The decision of the Tribunal was that there was a Transfer of an Undertaking from the First Respondents, Pall Mall Support Services Ltd, to the Second and Third Respondents, that is these Appellants and Finchams Insulations Ltd which effected the contract of employment of the Applicants before the Tribunal.
We have considered the decision of the Employment Tribunal and the arguments of Mr Hayes, Counsel on behalf of the Appellants. The appeal relates to the termination by the Second Respondents of a contract with the first Respondents for the latter to carry out cleaning services to the Second Respondents' Factory and Office Premises.
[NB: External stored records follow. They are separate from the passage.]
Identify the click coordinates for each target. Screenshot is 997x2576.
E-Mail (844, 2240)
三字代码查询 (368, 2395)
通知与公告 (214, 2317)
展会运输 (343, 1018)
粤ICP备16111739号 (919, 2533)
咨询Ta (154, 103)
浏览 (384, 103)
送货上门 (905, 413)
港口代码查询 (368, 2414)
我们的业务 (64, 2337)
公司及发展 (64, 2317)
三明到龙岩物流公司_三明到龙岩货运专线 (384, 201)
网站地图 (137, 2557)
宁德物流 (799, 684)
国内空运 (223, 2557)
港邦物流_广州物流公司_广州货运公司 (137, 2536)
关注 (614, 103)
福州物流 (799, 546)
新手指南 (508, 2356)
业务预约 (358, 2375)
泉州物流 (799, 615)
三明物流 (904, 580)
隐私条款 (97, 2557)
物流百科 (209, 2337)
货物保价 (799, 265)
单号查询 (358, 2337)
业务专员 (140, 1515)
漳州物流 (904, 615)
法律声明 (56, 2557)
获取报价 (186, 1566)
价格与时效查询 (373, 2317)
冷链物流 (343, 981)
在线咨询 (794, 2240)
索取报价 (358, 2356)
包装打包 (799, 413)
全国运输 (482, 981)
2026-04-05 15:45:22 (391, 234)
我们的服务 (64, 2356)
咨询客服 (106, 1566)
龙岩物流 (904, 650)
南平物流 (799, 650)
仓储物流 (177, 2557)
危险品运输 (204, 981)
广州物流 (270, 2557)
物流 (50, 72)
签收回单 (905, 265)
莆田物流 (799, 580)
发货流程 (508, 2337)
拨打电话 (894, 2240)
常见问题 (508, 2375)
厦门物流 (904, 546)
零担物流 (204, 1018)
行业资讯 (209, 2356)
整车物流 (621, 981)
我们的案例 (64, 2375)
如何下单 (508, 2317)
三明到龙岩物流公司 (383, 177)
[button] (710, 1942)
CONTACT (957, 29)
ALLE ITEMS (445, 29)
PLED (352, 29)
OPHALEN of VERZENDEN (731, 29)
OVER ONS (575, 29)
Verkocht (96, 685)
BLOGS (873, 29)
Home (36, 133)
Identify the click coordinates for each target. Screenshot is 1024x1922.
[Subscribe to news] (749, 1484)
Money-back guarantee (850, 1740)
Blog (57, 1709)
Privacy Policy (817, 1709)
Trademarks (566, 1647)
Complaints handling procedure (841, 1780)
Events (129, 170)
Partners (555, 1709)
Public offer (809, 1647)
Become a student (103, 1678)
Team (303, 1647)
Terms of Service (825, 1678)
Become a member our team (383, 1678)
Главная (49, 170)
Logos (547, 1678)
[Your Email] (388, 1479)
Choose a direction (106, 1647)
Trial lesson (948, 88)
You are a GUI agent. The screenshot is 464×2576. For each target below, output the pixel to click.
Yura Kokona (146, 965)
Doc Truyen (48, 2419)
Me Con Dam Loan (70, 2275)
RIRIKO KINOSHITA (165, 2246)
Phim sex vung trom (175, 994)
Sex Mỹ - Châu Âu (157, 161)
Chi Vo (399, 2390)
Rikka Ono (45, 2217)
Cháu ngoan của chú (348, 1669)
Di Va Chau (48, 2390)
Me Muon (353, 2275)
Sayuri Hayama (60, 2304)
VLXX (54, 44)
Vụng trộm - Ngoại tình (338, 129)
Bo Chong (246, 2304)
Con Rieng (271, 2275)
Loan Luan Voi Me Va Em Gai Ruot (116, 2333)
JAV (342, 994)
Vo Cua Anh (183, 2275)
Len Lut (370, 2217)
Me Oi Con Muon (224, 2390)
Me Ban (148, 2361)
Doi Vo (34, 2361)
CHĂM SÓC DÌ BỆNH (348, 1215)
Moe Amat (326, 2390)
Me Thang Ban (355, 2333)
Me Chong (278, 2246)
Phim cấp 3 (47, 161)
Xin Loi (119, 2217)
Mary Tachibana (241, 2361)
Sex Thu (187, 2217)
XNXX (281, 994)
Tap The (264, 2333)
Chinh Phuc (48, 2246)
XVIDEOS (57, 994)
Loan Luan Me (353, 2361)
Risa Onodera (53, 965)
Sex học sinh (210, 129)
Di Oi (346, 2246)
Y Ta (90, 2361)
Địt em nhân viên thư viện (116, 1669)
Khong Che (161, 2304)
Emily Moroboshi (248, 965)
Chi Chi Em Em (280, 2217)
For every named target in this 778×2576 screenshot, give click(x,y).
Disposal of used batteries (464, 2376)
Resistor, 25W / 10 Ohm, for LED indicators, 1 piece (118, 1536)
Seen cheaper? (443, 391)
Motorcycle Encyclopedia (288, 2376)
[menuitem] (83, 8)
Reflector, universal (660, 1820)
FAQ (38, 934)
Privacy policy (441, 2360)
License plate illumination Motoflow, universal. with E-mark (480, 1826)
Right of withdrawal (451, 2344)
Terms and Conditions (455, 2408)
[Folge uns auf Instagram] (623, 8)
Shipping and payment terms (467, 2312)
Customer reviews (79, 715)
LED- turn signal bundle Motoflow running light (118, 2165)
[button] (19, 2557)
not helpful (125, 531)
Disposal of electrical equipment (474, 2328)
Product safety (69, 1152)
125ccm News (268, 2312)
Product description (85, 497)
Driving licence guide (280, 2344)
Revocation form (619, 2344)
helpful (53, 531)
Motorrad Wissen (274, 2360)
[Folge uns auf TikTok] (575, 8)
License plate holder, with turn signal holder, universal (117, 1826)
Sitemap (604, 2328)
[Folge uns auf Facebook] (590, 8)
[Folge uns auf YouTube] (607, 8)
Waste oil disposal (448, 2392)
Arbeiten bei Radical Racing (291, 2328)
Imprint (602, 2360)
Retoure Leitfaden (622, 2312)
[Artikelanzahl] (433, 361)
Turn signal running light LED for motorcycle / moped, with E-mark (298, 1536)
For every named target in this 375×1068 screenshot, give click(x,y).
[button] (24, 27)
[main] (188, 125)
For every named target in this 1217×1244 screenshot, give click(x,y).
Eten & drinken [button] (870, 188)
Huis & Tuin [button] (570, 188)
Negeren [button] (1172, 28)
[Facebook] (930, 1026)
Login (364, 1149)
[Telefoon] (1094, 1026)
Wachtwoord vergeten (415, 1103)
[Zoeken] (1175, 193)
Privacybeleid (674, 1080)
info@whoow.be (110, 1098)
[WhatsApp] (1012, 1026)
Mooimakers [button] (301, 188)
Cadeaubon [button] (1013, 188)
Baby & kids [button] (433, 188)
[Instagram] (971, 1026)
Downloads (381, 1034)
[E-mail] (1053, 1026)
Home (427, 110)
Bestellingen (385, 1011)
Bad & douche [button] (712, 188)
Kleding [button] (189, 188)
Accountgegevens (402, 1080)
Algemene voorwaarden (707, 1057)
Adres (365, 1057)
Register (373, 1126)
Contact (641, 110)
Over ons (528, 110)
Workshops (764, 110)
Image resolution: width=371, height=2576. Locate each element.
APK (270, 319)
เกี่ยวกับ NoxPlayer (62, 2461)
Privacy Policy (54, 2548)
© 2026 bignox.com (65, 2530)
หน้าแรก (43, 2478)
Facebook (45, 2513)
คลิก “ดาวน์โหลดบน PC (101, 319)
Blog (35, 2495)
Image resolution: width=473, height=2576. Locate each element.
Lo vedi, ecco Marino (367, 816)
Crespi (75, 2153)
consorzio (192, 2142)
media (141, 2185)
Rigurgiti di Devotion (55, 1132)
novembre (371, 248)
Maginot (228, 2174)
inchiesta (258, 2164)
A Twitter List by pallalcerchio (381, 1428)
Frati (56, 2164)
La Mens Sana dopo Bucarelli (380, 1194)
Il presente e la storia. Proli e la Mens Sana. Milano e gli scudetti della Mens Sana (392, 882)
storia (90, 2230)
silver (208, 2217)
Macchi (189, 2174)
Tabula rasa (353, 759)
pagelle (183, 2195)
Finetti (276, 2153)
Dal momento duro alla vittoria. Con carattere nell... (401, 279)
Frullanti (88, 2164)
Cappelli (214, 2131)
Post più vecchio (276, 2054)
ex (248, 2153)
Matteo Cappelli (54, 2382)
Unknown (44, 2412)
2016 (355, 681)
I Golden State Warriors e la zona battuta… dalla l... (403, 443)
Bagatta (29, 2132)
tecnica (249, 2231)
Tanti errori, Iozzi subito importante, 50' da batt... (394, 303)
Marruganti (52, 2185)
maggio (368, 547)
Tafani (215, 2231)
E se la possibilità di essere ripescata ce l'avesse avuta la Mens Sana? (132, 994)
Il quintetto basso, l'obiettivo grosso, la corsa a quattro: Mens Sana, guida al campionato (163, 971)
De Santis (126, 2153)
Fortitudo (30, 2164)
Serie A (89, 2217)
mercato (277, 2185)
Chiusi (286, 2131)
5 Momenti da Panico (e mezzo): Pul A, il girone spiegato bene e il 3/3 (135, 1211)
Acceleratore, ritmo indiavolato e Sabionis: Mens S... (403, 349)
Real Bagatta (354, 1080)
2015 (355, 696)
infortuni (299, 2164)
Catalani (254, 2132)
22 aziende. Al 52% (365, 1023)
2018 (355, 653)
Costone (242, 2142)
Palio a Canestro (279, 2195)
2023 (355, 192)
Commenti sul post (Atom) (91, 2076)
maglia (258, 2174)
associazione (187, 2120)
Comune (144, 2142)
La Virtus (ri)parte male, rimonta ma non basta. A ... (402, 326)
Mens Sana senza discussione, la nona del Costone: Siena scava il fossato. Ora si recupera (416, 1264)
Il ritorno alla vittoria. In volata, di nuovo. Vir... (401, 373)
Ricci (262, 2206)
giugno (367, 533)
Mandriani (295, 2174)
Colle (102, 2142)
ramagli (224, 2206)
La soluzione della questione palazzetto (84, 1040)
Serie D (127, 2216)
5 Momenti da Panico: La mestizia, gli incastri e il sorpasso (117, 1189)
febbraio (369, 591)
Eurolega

It is a case in which the labour force represented a very large, if not the exclusive element, of the work done in the premises, and of an identifiable contract between the First and Second Respondents. It is an area which has concerned the Tribunals and the Employment Appeal Tribunals in the past, and to a large extent it requires examination of issues of fact, findings upon issues of fact and judgments upon them, which are exclusively the province of a Tribunal. However, having found those facts in the context of this case, it seems to us the interpretation of them, in order to ascertain whether there was a transfer within the Transfer of Undertakings (Protection of Employment) Regulations 1981 is a mixed question of fact and law. There is a core activity of the First Respondents, namely the provision of cleaning services in accordance with contracts around the country. Were the Tribunal correct, on the facts of this case, in concluding that the termination of one such contract and the taking on by the Second Respondents of a large part of the labour force, constituted a transfer within the Transfer of Undertakings Regulations.
Accordingly, with some hesitation, it seems to us that this matter does merit full argument before the Employment Appeal Tribunal and we direct that it be so listed. This will be listed in Category B for one day. Any amendment to the Appellants' skeleton argument and skeleton argument from any other party wishing to be heard on the appeal must be filed not less than 14 days before the hearing of the appeal, together with lists of authorities to be relied on. In their argument, the parties will rely upon the findings of fact contained in the decision of the Tribunal and their reasons appended thereto and no notes of evidence are required.